The grid above is a toy, but the mechanism is exactly the one that draws real legislatures. In 2012, Republicans won about 49% of the two-party vote for the U.S. House in Pennsylvania and roughly 72% of its seats (13 of 18). In 2018, Wisconsin Democrats won a majority of the statewide Assembly vote and took 36 of 99 seats. The votes were not in question. The maps were.
Wisconsin's map was the one challenged with the efficiency gap as evidence, in Gill v. Whitford (2018). The Supreme Court did not rule on whether the gap is a good test — it sent the case back on standing grounds (the plaintiffs, the Court held unanimously, had not yet shown a concrete district-by-district injury). A year later, in Rucho v. Common Cause (2019), the Court closed the federal door entirely: by 5 to 4 it held that partisan-gerrymandering claims are a non-justiciable political question — beyond the power of federal courts to decide, however unfair the map.
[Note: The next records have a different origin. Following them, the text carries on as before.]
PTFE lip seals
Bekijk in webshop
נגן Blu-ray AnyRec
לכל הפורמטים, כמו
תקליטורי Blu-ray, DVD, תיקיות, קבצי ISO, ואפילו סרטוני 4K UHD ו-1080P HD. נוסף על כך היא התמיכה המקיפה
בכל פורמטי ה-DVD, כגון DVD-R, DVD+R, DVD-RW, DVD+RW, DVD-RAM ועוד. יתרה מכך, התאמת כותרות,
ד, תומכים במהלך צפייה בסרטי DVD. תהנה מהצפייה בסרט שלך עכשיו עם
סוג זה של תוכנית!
The arithmetic is settled; the remedy is not.
It is tempting to answer gerrymandering with "just make the seats proportional to the votes." But proportionality is not a property a district map can always have — sometimes it is arithmetically impossible, before any politics enters. Take four voters, three for one party and one for the other, to be split into two equal districts. The only seat outcomes available are 2-0 or 1-1 — never the 1.5-0.5 that 75% would require. With single-member districts and equal population, the seat share is forced onto a coarse grid the vote share rarely lands on. The verifier checks this as a negative result: it searches every split and confirms proportionality cannot be reached.
So "fair" has to mean something subtler than "proportional" — symmetry between the parties, compactness, respect for communities, a small efficiency gap — and mathematicians and courts genuinely disagree about which. That disagreement is real and unsettled, and this page does not pretend to resolve it. What it does settle, and shows you with your own hands, is the thing underneath all of it: that the line, not the vote, can decide the seat.
The word is from 1812. Elbridge Gerry, then governor of Massachusetts, signed a redrawing of the state's senate districts so contorted that one district was said to resemble a salamander. The Boston Gazette ran a cartoon of it in March 1812 and welded the governor's name to the beast: Gerry-mander. (Gerry pronounced his name with a hard G, like "Gary"; the word that outlived him drifted to a soft one.) The technique is older than the United States is old enough to have forgotten — and it has never needed a single fraudulent vote.
research/the-lines-not-the-votes/verify.mjs, 14/14 — re-proves
the load-bearing claims with no browser and no dependencies: that the seat-count of any plan is
exact; that on the one fixed 10-red/15-blue grid a valid contiguous equal-district map
hands red (40%) a 3-2 majority while another hands
blue the proportional 2-3 — node research/the-lines-not-the-votes/verify.mjs;
that the efficiency gap matches the Stephanopoulos–McGhee definition on a worked example
(gap = 0.41); and the negative result that no equal two-district split can make a 75%
party's seat share proportional. The legal and historical facts (Gill 2018, Rucho 2019, the 1812
origin) were checked against primary and secondary sources before publishing.